**Task brief**. Scan the listing below for the word "what", then copy each line that has it.

**Data extract**.
========================================

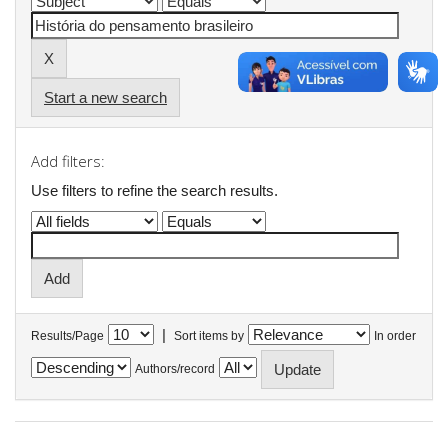
Start a new search
Add filters:
Use filters to refine the search results.
|
Results/Page
Sort items by
In order
Authors/record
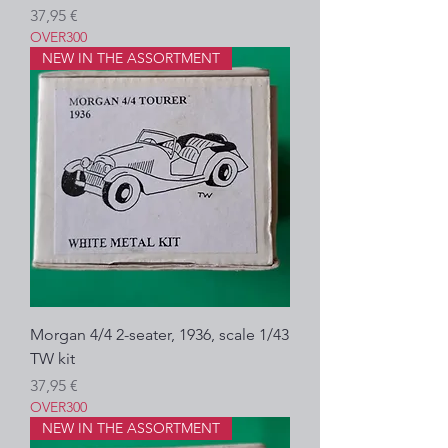
Precio
37,95 €
OVER300
NEW IN THE ASSORTMENT
Morgan 4/4 2-seater, 1936, scale 1/43
TW kit
Precio
37,95 €
OVER300
NEW IN THE ASSORTMENT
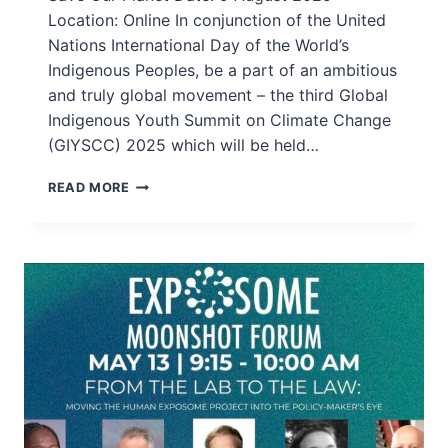
Location: Online In conjunction of the United
Nations International Day of the World’s
Indigenous Peoples, be a part of an ambitious
and truly global movement – the third Global
Indigenous Youth Summit on Climate Change
(GIYSCC) 2025 which will be held…
REGISTER
READ MORE
NOW:
GLOBAL
INDIGENOUS
YOUTH
SUMMIT
ON
CLIMATE
CHANGE
(GIYSCC)
2025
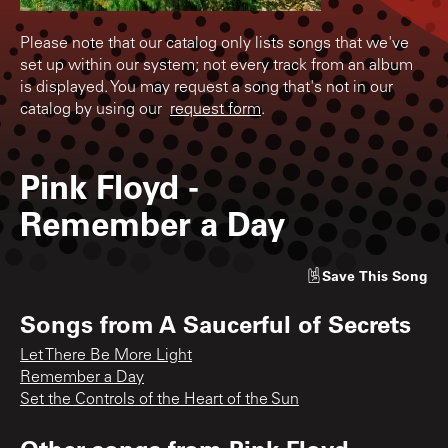
Please note that our catalog only lists songs that we've
set up within our system; not every track from an album
is displayed. You may request a song that's not in our
catalog by using our
request form
.
Pink Floyd
-
Remember a Day
Save
This Song
Songs from
A Saucerful of Secrets
Let There Be More Light
Remember a Day
Set the Controls of the Heart of the Sun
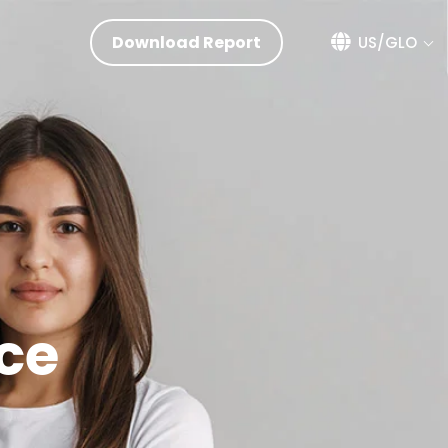
Download Report
US/GLO
ce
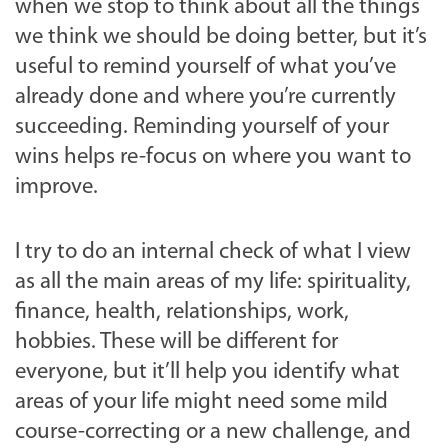
when we stop to think about all the things
we think we should be doing better, but it’s
useful to remind yourself of what you’ve
already done and where you’re currently
succeeding. Reminding yourself of your
wins helps re-focus on where you want to
improve.
I try to do an internal check of what I view
as all the main areas of my life: spirituality,
finance, health, relationships, work,
hobbies. These will be different for
everyone, but it’ll help you identify what
areas of your life might need some mild
course-correcting or a new challenge, and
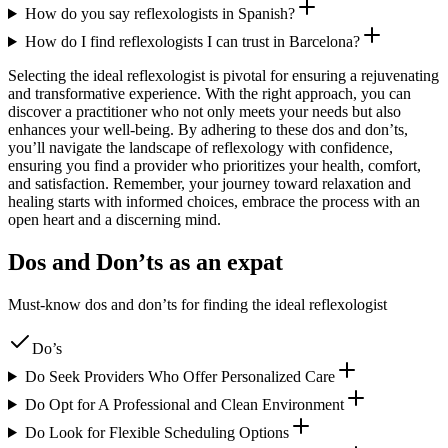
How do you say reflexologists in Spanish?
How do I find reflexologists I can trust in Barcelona?
Selecting the ideal reflexologist is pivotal for ensuring a rejuvenating
and transformative experience. With the right approach, you can
discover a practitioner who not only meets your needs but also
enhances your well-being. By adhering to these dos and don’ts,
you’ll navigate the landscape of reflexology with confidence,
ensuring you find a provider who prioritizes your health, comfort,
and satisfaction. Remember, your journey toward relaxation and
healing starts with informed choices, embrace the process with an
open heart and a discerning mind.
Dos and Don’ts as an expat
Must-know dos and don’ts for finding the ideal reflexologist
Do’s
Do Seek Providers Who Offer Personalized Care
Do Opt for A Professional and Clean Environment
Do Look for Flexible Scheduling Options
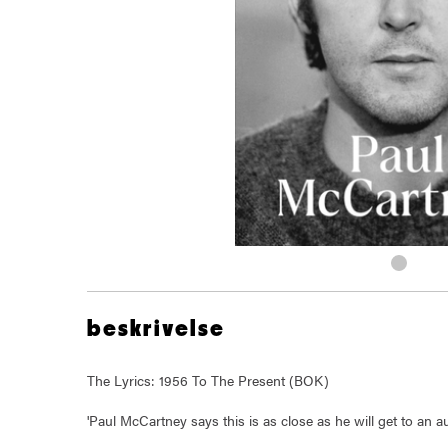
beskrivelse
The Lyrics: 1956 To The Present (BOK)
'Paul McCartney says this is as close as he will get to an a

========================================

**Finished task**.
useful to remind yourself of what you’ve
I try to do an internal check of what I view
everyone, but it’ll help you identify what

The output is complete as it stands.